Sprague Stuart M, Llach Francisco, Amdahl Michael, Taccetta Carol, Batlle Daniel
Division of Nephrology/Hypertension and Department of Medicine, Northwestern University Feinberg School of Medicine, Evanston, Illinois 60201, USA.
Kidney Int. 2003 Apr;63(4):1483-90. doi: 10.1046/j.1523-1755.2003.00878.x.
Management of secondary hyperparathyroidism has included the use of active vitamin D or vitamin D analogs for the suppression of parathyroid hormone (PTH) secretion. Although, these agents are effective, therapy is frequently limited by hypercalcemia, hyperphosphatemia, and/or elevations in the calcium-phosphorus (Ca x P) product. In clinical studies, paricalcitol was shown to be effective at reducing PTH concentrations without causing significant hypercalcemia or hyperphosphatemia as compared to placebo. A comparative study was undertaken in order to determine whether paricalcitol provides a therapeutic advantage to calcitriol.

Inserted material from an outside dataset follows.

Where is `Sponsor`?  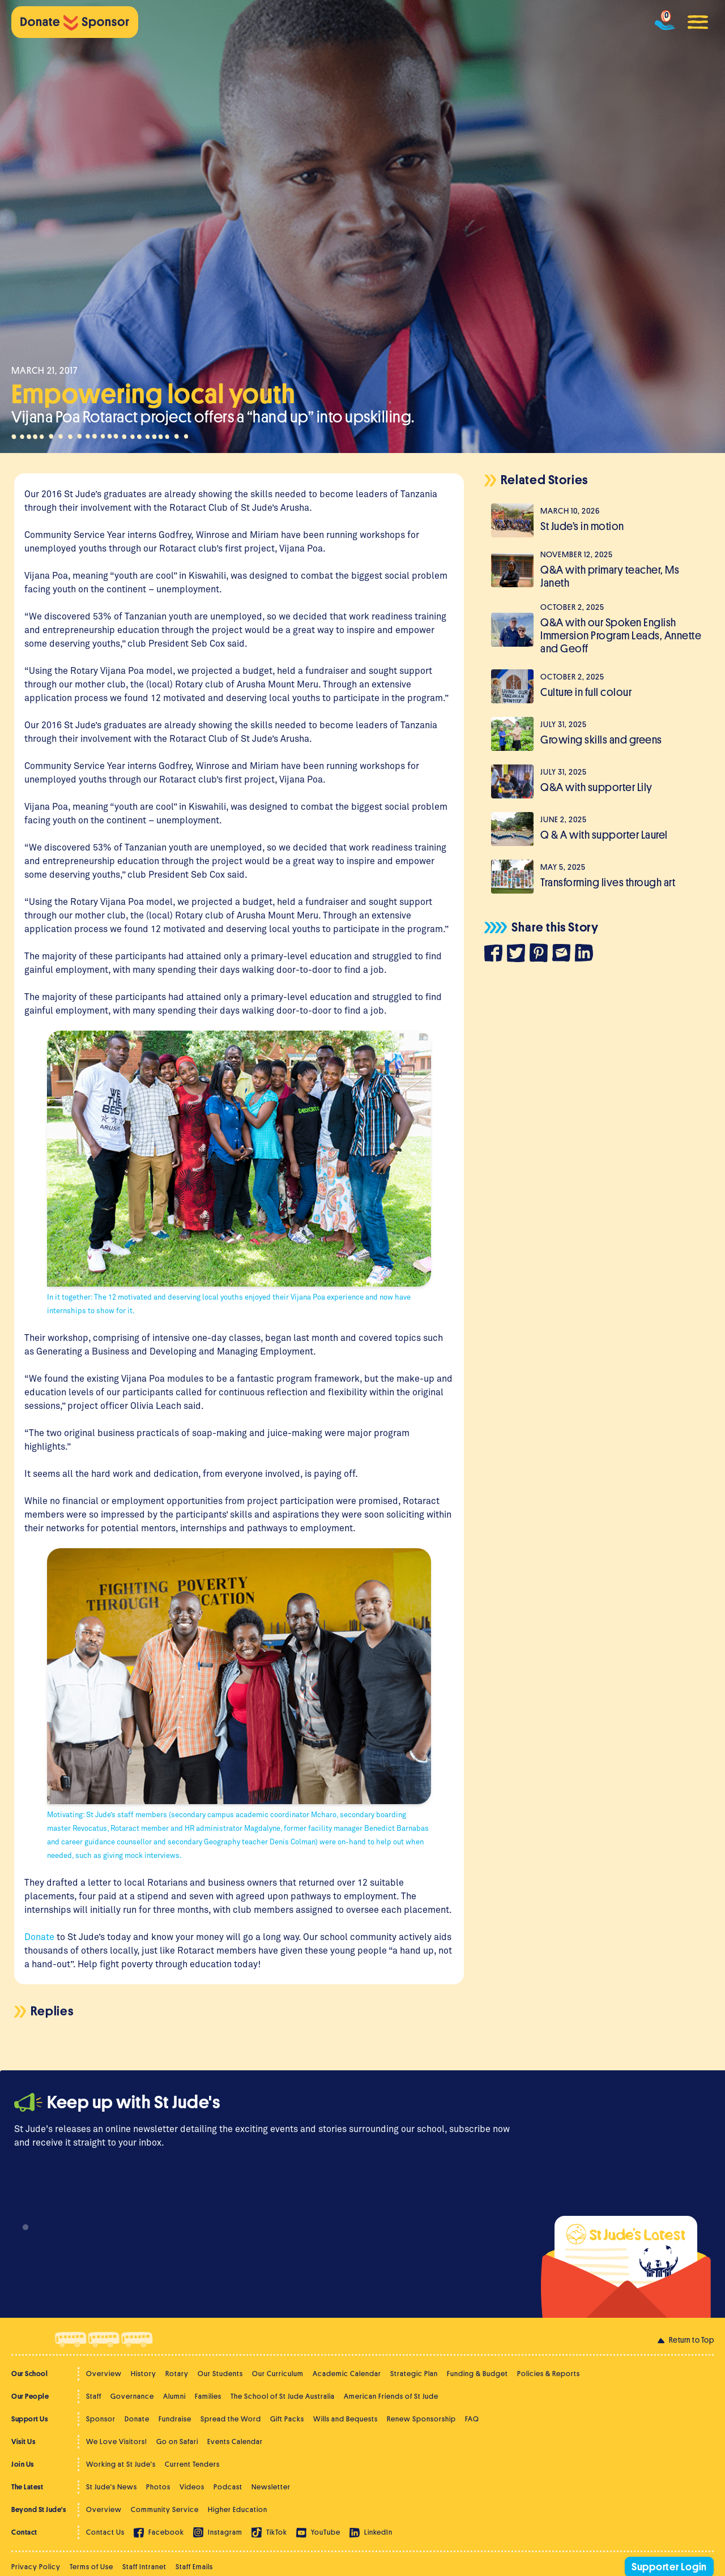
Sponsor is located at coordinates (101, 2419).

A double-blind, randomized, multicenter study comparing the safety and effectiveness of intravenous paricalcitol and calcitriol in suppressing PTH concentrations in hemodialysis patients was performed. A total of 263 randomized patients were enrolled at domestic and international sites. Following the baseline period, patients with serum Ca x P < 75, and a PTH level > or =300 pg/mL were randomly assigned to receive either paricalcitol or calcitriol in a dose-escalating fashion for up to 32 weeks. Dose adjustments were based on laboratory results for PTH, calcium, and Ca x P. The primary end point was the greater than 50% reduction in baseline PTH. Secondary end points were the occurrence of hypercalcemia and elevated Ca x P product.
Paricalcitol-treated patients achieved a > or =50% reduction from baseline PTH significantly faster than did the calcitriol-treated patients (P = 0.025) and achieved a mean reduction of PTH into a desired therapeutic range (100 to 300 pg/mL) at approximately week 18, whereas the calcitriol-treated patients, as a group, were unable to achieve this range. Moreover, paricalcitol-treated patients had significantly fewer sustained episodes of hypercalcemia and/or increased Ca x P product than calcitriol patients (P = 0.008).
Paricalcitol treatment reduced PTH concentrations more rapidly with fewer sustained episodes of hypercalcemia and increased Ca x P product than calcitriol therapy.
继发性甲状旁腺功能亢进的治疗方法包括使用活性维生素D或维生素D类似物来抑制甲状旁腺激素(PTH)的分泌。尽管这些药物有效,但治疗常常受到高钙血症、高磷血症和/或钙磷(Ca×P)乘积升高的限制。在临床研究中,与安慰剂相比,帕立骨化醇被证明在降低PTH浓度方面有效,且不会引起明显的高钙血症或高磷血症。进行了一项比较研究,以确定帕立骨化醇是否比骨化三醇具有治疗优势。
进行了一项双盲、随机、多中心研究,比较静脉注射帕立骨化醇和骨化三醇在抑制血液透析患者PTH浓度方面的安全性和有效性。共有263名随机入组的患者在国内和国际多个地点入组。在基线期之后,血清Ca×P<75且PTH水平≥300 pg/mL的患者被随机分配,以剂量递增的方式接受帕立骨化醇或骨化三醇治疗,最长治疗32周。剂量调整基于PTH、钙和Ca×P的实验室检查结果。主要终点是基线PTH降低超过50%。次要终点是高钙血症的发生和Ca×P乘积升高。
与骨化三醇治疗的患者相比,帕立骨化醇治疗的患者从基线PTH降低≥50%的速度明显更快(P = 0.025),并且在大约第18周时PTH平均降低至理想的治疗范围(100至300 pg/mL),而骨化三醇治疗的患者作为一个整体未能达到该范围。此外,帕立骨化醇治疗的患者发生高钙血症和/或Ca×P乘积升高的持续发作明显少于骨化三醇治疗的患者(P = 0.008)。
与骨化三醇治疗相比,帕立骨化醇治疗能更迅速地降低PTH浓度,且高钙血症和Ca×P乘积升高的持续发作更少。